As far as "Geschlechterverteilung" or who is the strongest: My experience during a long relationship, this is subject to change at all times. Going thru trials and tribulations, in a healthy relationship this will also be accepted, though very often not without a fight - normal if you allow both of the partners to evolve. Ideally strength is equal at all times but thats rarely the case.

But the real challenge is in a relationship to recognize: I create my own reality. The responsibility for a healthy and happy life is MY OWN . I can not make it dependent from the other. We all have the tendency to say: if the partner just would be a little more like that or that or if circumstances would just be a little different, I would be happy. This of course is shitty because: I had my part in it and its development. To recognize that fully is mostly very painful but a start to look at things differently. To say that the partner pushed me in a position or direction is saying I AM POWERLESS and who wants that? I think most everyone has gone thru that kind of accusation. Children is another subject. We have them, love them and raise them and while we do that, we have a certain power over them. Then comes the "Abnabelung" and we have to let them go (we lose power over them). This hurts plenty - we dont mean as much to them any longer - they start to have their own ideas - our words dont mean much any more ( we only want the best for them). You think about things you could have done better with your kids, all the things you did wrong where you might have stifled them (guilt) and the kids help you right along with this kind of believe at this particular "Abnabelung" situation. At one point you have to come to the conclusion, that within your own stage of development, you have done the best you could and its now the turn of your offspring to accept responsibily for their own development.
This will take a bit but just TRUST because you love them and you did your best. AND you just have to let them go -you never stop loving them - BUT YOU HAVE to let your EXPECTATIOS go just as in any other relationship.

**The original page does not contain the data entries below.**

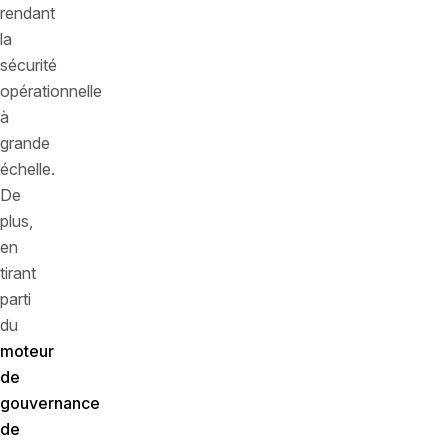
rendant
la
sécurité
opérationnelle
à
grande
échelle.
De
plus,
en
tirant
parti
du
moteur
de
gouvernance
de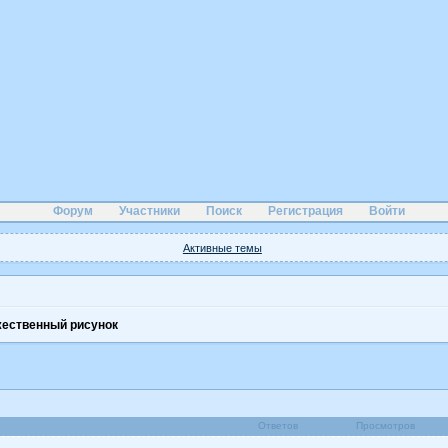
Форум
Участники
Поиск
Регистрация
Войти
Активные темы
ественный рисунок
Ответов
Просмотров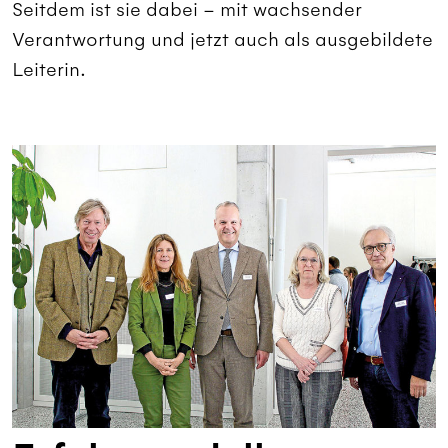
Seitdem ist sie dabei – mit wachsender
Verantwortung und jetzt auch als aus­gebildete
Leiterin.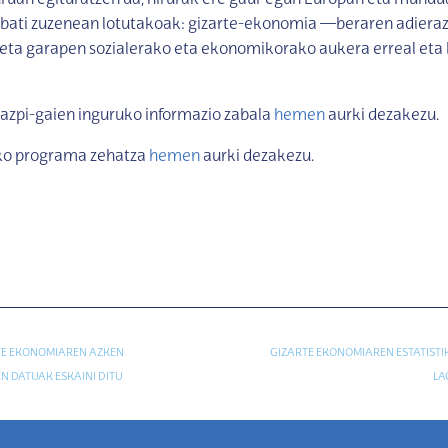
ruan egituratzen da, hirurak ere gaur egun Europan eta mundu
 bati zuzenean lotutakoak: gizarte-ekonomia —beraren adieraz
eta garapen sozialerako eta ekonomikorako aukera erreal eta 
 azpi-gaien inguruko informazio zabala
hemen
aurki dezakezu.
ko programa zehatza
hemen
aurki dezakezu.
TE EKONOMIAREN AZKEN
GIZARTE EKONOMIAREN ESTATISTIK
 DATUAK ESKAINI DITU
LA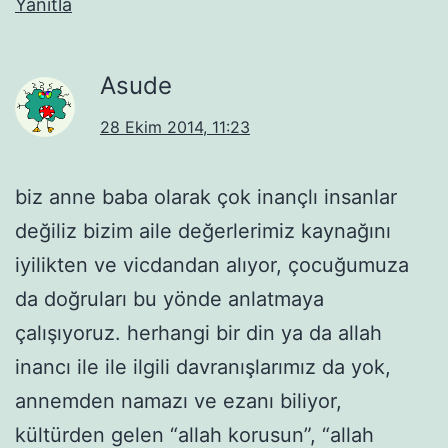
Yanıtla
Asude
28 Ekim 2014, 11:23
biz anne baba olarak çok inançlı insanlar
değiliz bizim aile değerlerimiz kaynağını
iyilikten ve vicdandan alıyor, çocuğumuza
da doğruları bu yönde anlatmaya
çalışıyoruz. herhangi bir din ya da allah
inancı ile ile ilgili davranışlarımız da yok,
annemden namazı ve ezanı biliyor,
kültürden gelen “allah korusun”, “allah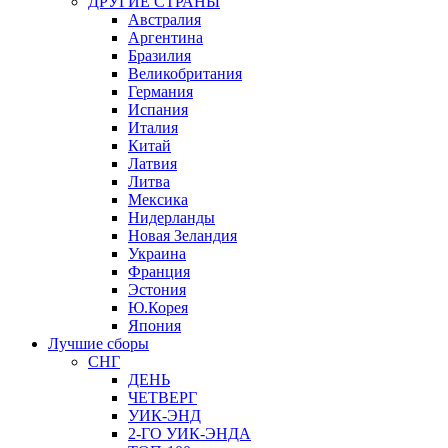
ДРУГИЕ СТРАНЫ
Австралия
Аргентина
Бразилия
Великобритания
Германия
Испания
Италия
Китай
Латвия
Литва
Мексика
Нидерланды
Новая Зеландия
Украина
Франция
Эстония
Ю.Корея
Япония
Лучшие сборы
СНГ
ДЕНЬ
ЧЕТВЕРГ
УИК-ЭНД
2-ГО УИК-ЭНДА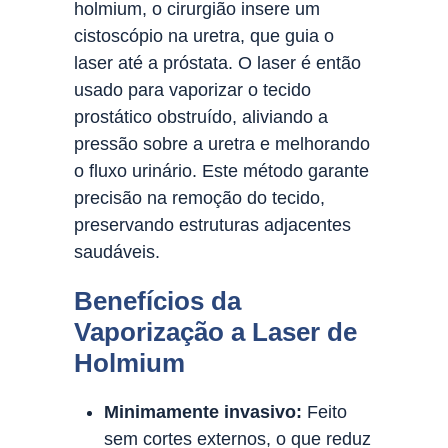
holmium, o cirurgião insere um
cistoscópio na uretra, que guia o
laser até a próstata. O laser é então
usado para vaporizar o tecido
prostático obstruído, aliviando a
pressão sobre a uretra e melhorando
o fluxo urinário. Este método garante
precisão na remoção do tecido,
preservando estruturas adjacentes
saudáveis.
Benefícios da
Vaporização a Laser de
Holmium
Minimamente invasivo:
Feito
sem cortes externos, o que reduz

Thats what I believe is the lesson in our life: I create my OWN realty - I might be influenced and I influence but in the end each of us is responsible for the development and "Gestaltung" of our life. This is the real power we hold it in our hands NOT to delegate it to the other people in our lifes. If that sounds to abstract, the small steps in life show that its possible. If we wake up in the morning with that terrible feeling whats expected of us today, we lost already. What do I want of this day and how do I reach it with that feeling "I´ve earned a beautiful day", letting yourself be as you are and the other one, too without a hurt feeling and still have a beautiful day - letting go of expecting from others and not submitting to other expectations is POWER -
So maybe we get there still in this life?

Also my belief is: You have to let kids go but energetically you will always be part of them and they of you. Other partnerships which have ended, must be ended ALSO energetically. That means we have to let go of all aspects in the past - lovingly (preferrably without bad feelings (accomplished in time if you take responsibility for your own part in the situation)) but CLEAR CUT and OFFICIALLY. If that means you have to give up everything you worked and can show for in all those years, do it because energetically it also belongs to the past and should not stick to you as it hinders your present and future. Done officially it also sets a mark where everybody concerned knows where they stand and can go on with their lives - nobody is glued to the other any longer.